Lindswell Kwok, Semangat Untuk NKRI Meskipun Banyak Oknum Yang Sebut "KAMI PRIBUMI"


Hari ini saya tertarik membahas tentang "hal yang selalu diributkan" orang seperti SARA, RAS, Nasionalisme, kafir dan Semacamnya. Meskipun mereka sebagai "tionghoa", namun pengabdian untuk harumkan nama NKRI patut diacungi jempol. Sebut saja dia Lindswell Kwok.

Lindswell Kwok (lahir di Medan, 24 September 1991 umur 25 tahun) adalah seorang atlet wushu Indonesia yang berasal dari Medan , Sumatera Utara. Lindswell telah mencatat berbagai prestasi saat mewakili Sumatera Utara dan Indonesia sebagai atlet muda wushu di berbagai kejuaraan nasional maupun internasional.

Namun dalam Sea Games, Lindswell Kwok berhasil merebut medali emas di SEA Games 2017 di Malaysia kemarin. Ia memainkan jurus pedang di nomor putri Taijijian begitu sempurna. Lindswell Kwok adalah ratu wushu di Asia Tenggara, dia meraih emas dari empat SEA Games berturut-turut di tahun 2011, 2013, 2015, dan 2017 ini.

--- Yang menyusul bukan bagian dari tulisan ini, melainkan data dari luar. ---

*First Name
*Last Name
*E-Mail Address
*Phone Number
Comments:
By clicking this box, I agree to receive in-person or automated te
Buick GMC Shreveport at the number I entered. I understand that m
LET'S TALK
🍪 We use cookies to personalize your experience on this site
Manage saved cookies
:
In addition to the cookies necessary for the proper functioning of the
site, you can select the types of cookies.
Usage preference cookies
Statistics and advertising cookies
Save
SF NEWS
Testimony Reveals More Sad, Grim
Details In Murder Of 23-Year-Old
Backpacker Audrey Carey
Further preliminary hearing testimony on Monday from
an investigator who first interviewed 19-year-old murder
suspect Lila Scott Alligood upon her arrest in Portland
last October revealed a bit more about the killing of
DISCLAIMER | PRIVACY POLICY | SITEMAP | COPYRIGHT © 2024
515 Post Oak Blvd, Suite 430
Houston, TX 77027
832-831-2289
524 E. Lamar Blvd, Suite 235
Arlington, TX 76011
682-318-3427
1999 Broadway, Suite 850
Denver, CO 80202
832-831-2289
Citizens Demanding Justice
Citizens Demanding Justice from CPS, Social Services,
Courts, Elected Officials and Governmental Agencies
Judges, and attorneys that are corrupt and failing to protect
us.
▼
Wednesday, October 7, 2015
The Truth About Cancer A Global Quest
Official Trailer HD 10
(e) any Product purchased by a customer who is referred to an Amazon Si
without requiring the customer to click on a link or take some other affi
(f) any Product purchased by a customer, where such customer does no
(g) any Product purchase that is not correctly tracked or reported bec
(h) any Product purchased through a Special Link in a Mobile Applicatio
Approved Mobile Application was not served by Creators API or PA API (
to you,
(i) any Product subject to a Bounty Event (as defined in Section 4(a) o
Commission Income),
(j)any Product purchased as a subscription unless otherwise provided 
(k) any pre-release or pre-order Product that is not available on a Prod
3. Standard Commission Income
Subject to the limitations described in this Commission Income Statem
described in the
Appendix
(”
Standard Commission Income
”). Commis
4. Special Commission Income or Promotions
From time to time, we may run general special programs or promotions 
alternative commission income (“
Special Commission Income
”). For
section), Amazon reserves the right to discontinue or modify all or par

Prestasi Lindswell Kwok dapat ucapan selamat dari Presiden RI Jokowidodo seperti berikut: 

"Ini Lindswell Kwok, atlet wushu Indonesia, yang merebut medali emas di SEA Games 2017 di Malaysia kemarin. Ia memainkan jurus pedang di nomor putri Taijijian begitu sempurna. Lindswell Kwok adalah ratu wushu di Asia Tenggara: dia meraih emas dari empat SEA Games berturut-turut di tahun 2011, 2013, 2015, dan 2017 ini.
Lindswell Kwok adalah satu dari 533 atlet yang tengah berlaga di SEA Games XXIX di Kuala Lumpur.
Dari Tanah Air, saya mengajak kita semua berdoa dan memberi dukungan untuk atlet-atlet Indonesia yang sedang berjuang di palagan olahraga akbar negara-negara Asia Tenggara ini. Semoga menjadi yang terbaik dengan tetap menjunjung tinggi nilai-nilai sportivitas dan persahabatan antarbangsa.
Selamat pagi."


  

Namun disini awal petaka ini dimulai. Banyak para Haters "anti Pemerintah" yang beranggapan kalau pemerintah pilih kasih, karena sebelumnya ada atlet panah Indonesia yang berhijab dan Islam tapi tidak dapat ucapan dari pemerintah (Presiden). Mereka beranggapan Jokowi dengan sebutan PK* dan antek asing. Bahkan makin banyak beredar di media sosial kalau pemerintah hanya hargai Tionghoa dan tidak mengharagai perjuangan atlet muslim..hahahahah. Sungguh pemikiran yang labil dan kredil menurut saya.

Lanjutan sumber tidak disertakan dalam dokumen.